* [AVAILABLE DATA]
_ _ _ _ _

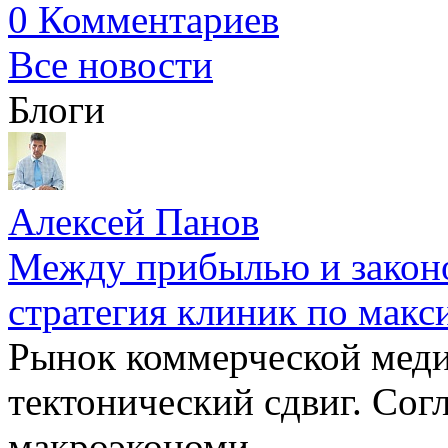
0 Комментариев
Все новости
Блоги
Алексей Панов
Между прибылью и законо
стратегия клиник по макс
Рынок коммерческой меди
тектонический сдвиг. Сог
макроэкономи...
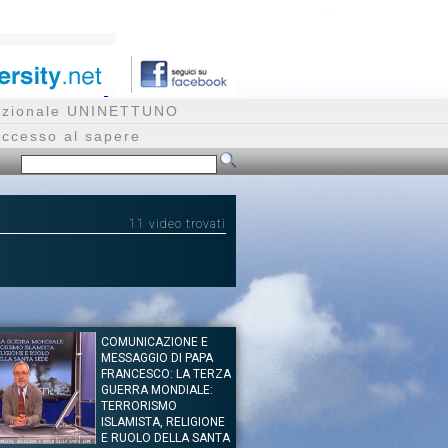
rnazionale UNINETTUNO
accesso al sapere
11 video trovati
COMUNICAZIONE E
MESSAGGIO DI PAPA
FRANCESCO: LA TERZA
GUERRA MONDIALE:
TERRORISMO
ISLAMISTA, RELIGIONE
E RUOLO DELLA SANTA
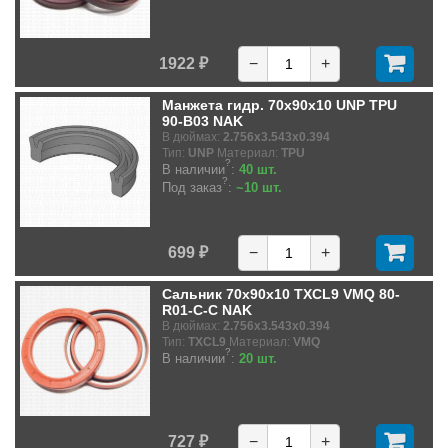
1922 ₽
−
+
Манжета гидр. 70x90x10 UNP TPU
90-B03 NAK
В дюймах:
2.756x3.543x0.394
Тип:
UNP
Материал:
TPU
?
В наличии
:
40 шт.
?
Под заказ
:
~10 шт.
699 ₽
−
+
Сальник 70x90x10 TXCL9 VMQ 80-
R01-C-C NAK
В дюймах:
2.756x3.543x0.394
Тип:
TXCL9
Материал:
VMQ
?
В наличии
:
20 шт.
727 ₽
−
+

_ _ _ _ _

* [REQUIREMENT]
Repeat all entries exactly, pictures excluded.

* [WRITTEN RESPONSE]
0 Комментариев
Все новости
Блоги
Алексей Панов
Между прибылью и законо
стратегия клиник по макс
Рынок коммерческой меди
тектонический сдвиг. Сог
макроэкономи...
rnazionale UNINETTUNO
accesso al sapere
11 video trovati
COMUNICAZIONE E
MESSAGGIO DI PAPA
FRANCESCO: LA TERZA
GUERRA MONDIALE:
TERRORISMO
ISLAMISTA, RELIGIONE
E RUOLO DELLA SANTA
1922 ₽
−
+
Манжета гидр. 70x90x10 UNP TPU
90-B03 NAK
В дюймах:
2.756x3.543x0.394
Тип:
UNP
Материал:
TPU
?
В наличии
:
40 шт.
?
Под заказ
:
~10 шт.
699 ₽
−
+
Сальник 70x90x10 TXCL9 VMQ 80-
R01-C-C NAK
В дюймах:
2.756x3.543x0.394
Тип:
TXCL9
Материал:
VMQ
?
В наличии
:
20 шт.
727 ₽
−
+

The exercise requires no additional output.